A federal grand jury in New Haven has returned an indictment yesterday charging Babar Khan, 41, and Khatija Khan, 38, both of South Windsor, with offenses related to scheme through which individuals seeking immigration services were defrauded.

The Khans were arrested today. They appeared before U.S. Magistrate Judge Robert A. Richardson and were released on $50,000 bonds.

As alleged in the indictment, Babar and Khatija Khan, who are married, operated JLLAS CORP. and EIMAAN LLC, which were created to provide services to clients involved in proceedings with U.S. Citizenship and Immigration Services ("USCIS"). Between approximately May 2015 and January 2018, the Khans recruited clients who sought some form of immigration status, relief or benefit. Many of these clients are aliens residing in the U.S. without legal status and had limited education, a limited ability to understand English, and little to no knowledge of the documents that the Khans were filing with USCIS on their behalf.

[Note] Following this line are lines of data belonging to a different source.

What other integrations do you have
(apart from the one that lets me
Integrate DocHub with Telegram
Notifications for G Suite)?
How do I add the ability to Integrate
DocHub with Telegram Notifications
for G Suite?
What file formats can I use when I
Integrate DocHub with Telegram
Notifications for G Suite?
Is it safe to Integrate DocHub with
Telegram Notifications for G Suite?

The indictment alleges that Khatija Khan represented herself as an attorney with a background in immigration matters, even though she was not an attorney. The Khans prepared petitions and applications for their clients that contained information that they knew to be false. They also fabricated false documents to support their clients' applications with USCIS without their clients' knowledge. They then mailed, or caused to be mailed, these fraudulent applications and documents to USCIS, where they were received and made part of the official Alien file of each respective client.

It is alleged that many of the Khans' clients received no relief from USCIS despite paying the Khans significant amounts of money.

The indictment charges Babar Kahn with one count of conspiracy to commit mail fraud, two counts of mail fraud and one count of filing a false tax return. Khatija Khan is charged with one count of conspiracy to commit mail fraud and one count of mail fraud. The conspiracy and fraud charges carry a maximum term of imprisonment of 20 years, and the tax charge carries a maximum term of imprisonment of three years.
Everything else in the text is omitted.